Beginning with the line that holds "NREADY MP 107", copy each line to the end of the records exactly, except the pictures.

═══ DATA EXTRACTS ═══

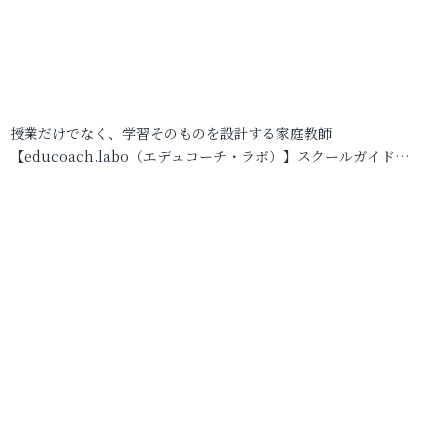
授業だけでなく、学習そのものを設計する家庭教師
【educoach.labo（エデュコーチ・ラボ）】スクールガイド…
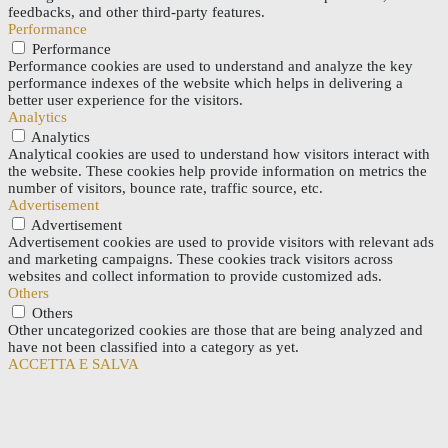
feedbacks, and other third-party features.
Performance
Performance
Performance cookies are used to understand and analyze the key
performance indexes of the website which helps in delivering a
better user experience for the visitors.
Analytics
Analytics
Analytical cookies are used to understand how visitors interact with
the website. These cookies help provide information on metrics the
number of visitors, bounce rate, traffic source, etc.
Advertisement
Advertisement
Advertisement cookies are used to provide visitors with relevant ads
and marketing campaigns. These cookies track visitors across
websites and collect information to provide customized ads.
Others
Others
Other uncategorized cookies are those that are being analyzed and
have not been classified into a category as yet.
ACCETTA E SALVA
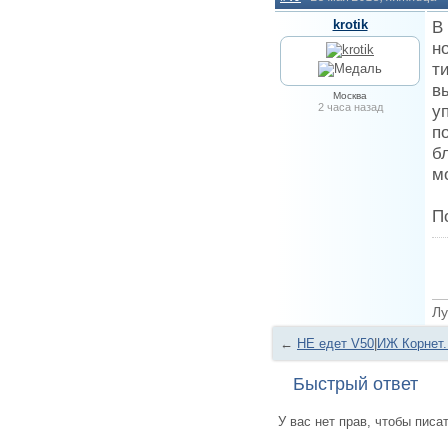
krotik
В
н
т
в
Москва
2 часа назад
у
п
б
м
П
Лу
←
НЕ едет V50
|
ИЖ Корнет.
Быстрый ответ
У вас нет прав, чтобы писа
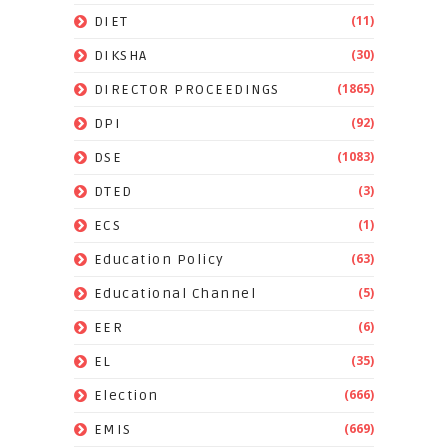
(11)
DIET
(30)
DIKSHA
(1865)
DIRECTOR PROCEEDINGS
(92)
DPI
(1083)
DSE
(3)
DTED
(1)
ECS
(63)
Education Policy
(5)
Educational Channel
(6)
EER
(35)
EL
(666)
Election
(669)
EMIS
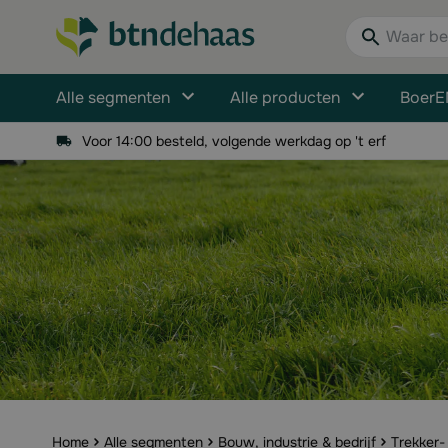
Ga naar de inhoud
Waar bent u n
Alle segmenten
Alle producten
BoerE
Voor 14:00 besteld, volgende werkdag op 't erf
Home
Alle segmenten
Bouw, industrie & bedrijf
Trekker-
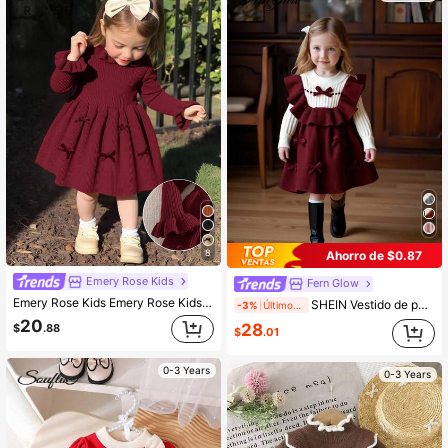
8
Ahorro de $0.87
Emery Rose Kids
Fern Glow
Emery Rose Kids Emery Rose Kids Vestido de manga larga de punto de unicolor lindo para bebé niña, otoño/invierno
SHEIN Vestido de punto con lazo 3D decorativo de colores contrastantes, adecuado para otoño e invierno, para bebé niña
-3%
Últimos 2 días
20
28
$
.88
$
.01
0-3 Years
0-3 Years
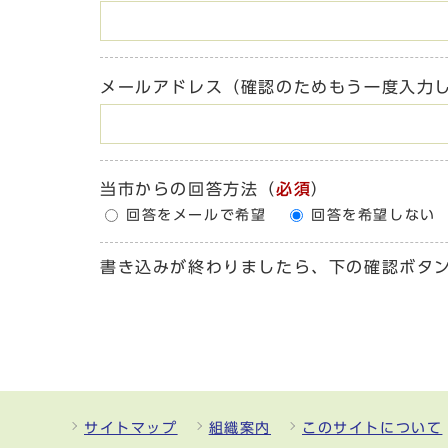
メールアドレス（確認のためもう一度入力
当市からの回答方法
（
必須
）
回答をメールで希望
回答を希望しない
書き込みが終わりましたら、下の確認ボタ
サイトマップ
組織案内
このサイトについて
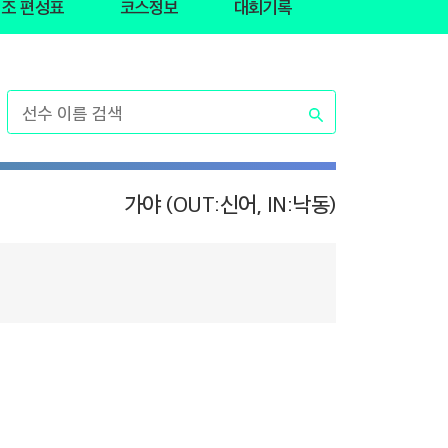
조 편성표
코스정보
대회기록
가야 (OUT:신어, IN:낙동)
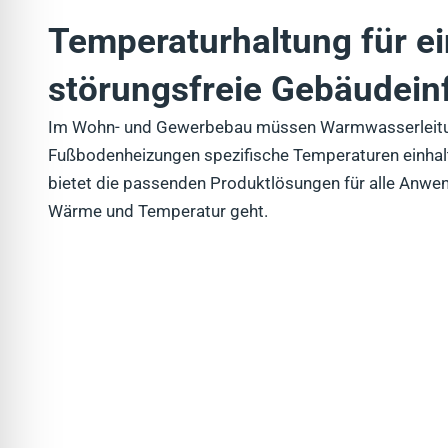
Temperaturhaltung für e
störungsfreie Gebäudeinf
Im Wohn- und Gewerbebau müssen Warmwasserleit
Fußbodenheizungen spezifische Temperaturen einh
bietet die passenden Produktlösungen für alle Anwe
Wärme und Temperatur geht.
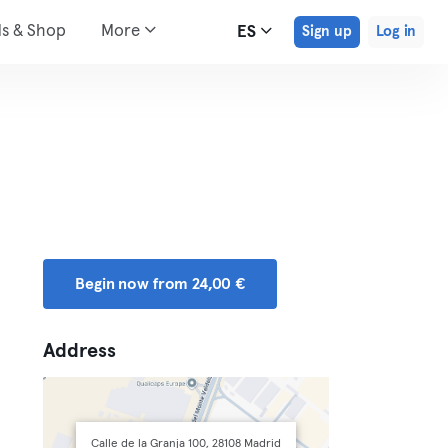
ds & Shop
More
ES
Sign up
Log in
Begin now from 24,00 €
Address
Calle de la Granja 100, 28108 Madrid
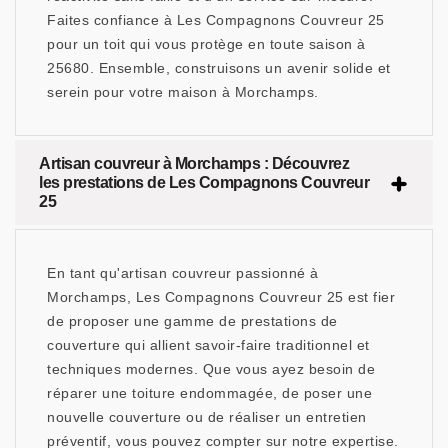
Faites confiance à Les Compagnons Couvreur 25
pour un toit qui vous protège en toute saison à
25680. Ensemble, construisons un avenir solide et
serein pour votre maison à Morchamps.
Artisan couvreur à Morchamps : Découvrez
les prestations de Les Compagnons Couvreur
25
En tant qu'artisan couvreur passionné à
Morchamps, Les Compagnons Couvreur 25 est fier
de proposer une gamme de prestations de
couverture qui allient savoir-faire traditionnel et
techniques modernes. Que vous ayez besoin de
réparer une toiture endommagée, de poser une
nouvelle couverture ou de réaliser un entretien
préventif, vous pouvez compter sur notre expertise.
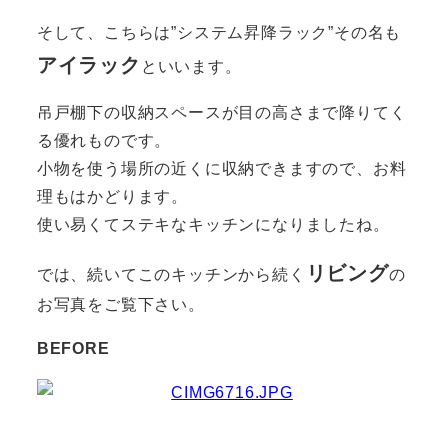
そして、こちらは”システム昇降ラック”その名も
アイラック
といいます。
吊戸棚下の収納スペースが目の高さまで降りてく
る優れものです。
小物を使う場所の近くに収納できますので、お料
理もはかどります。
使い易くてステキなキッチンになりましたね。
リビング
では、続いてこのキッチンから続く
の
お写真をご覧下さい。
BEFORE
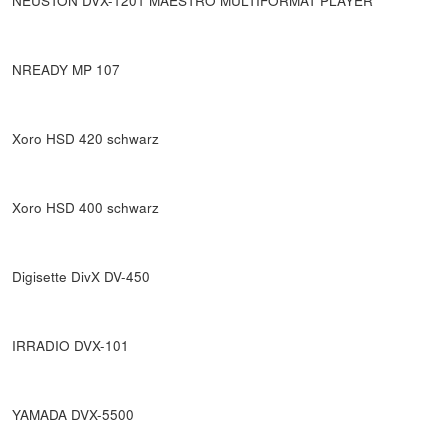
NREADY MP 107
Xoro HSD 420 schwarz
Xoro HSD 400 schwarz
Digisette DivX DV-450
IRRADIO DVX-101
YAMADA DVX-5500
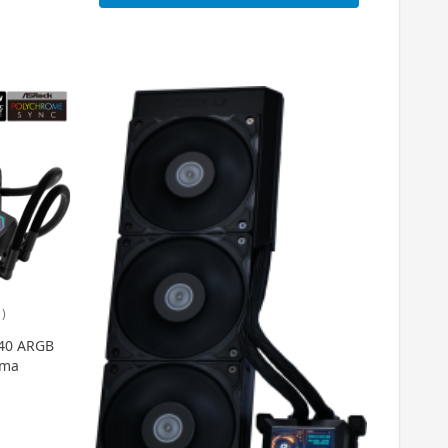
)
40 ARGB
tma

═══

SOLUTION FOR THIS PROBLEM →
NREADY MP 107
Xoro HSD 420 schwarz
Xoro HSD 400 schwarz
Digisette DivX DV-450
IRRADIO DVX-101
YAMADA DVX-5500
)
40 ARGB
tma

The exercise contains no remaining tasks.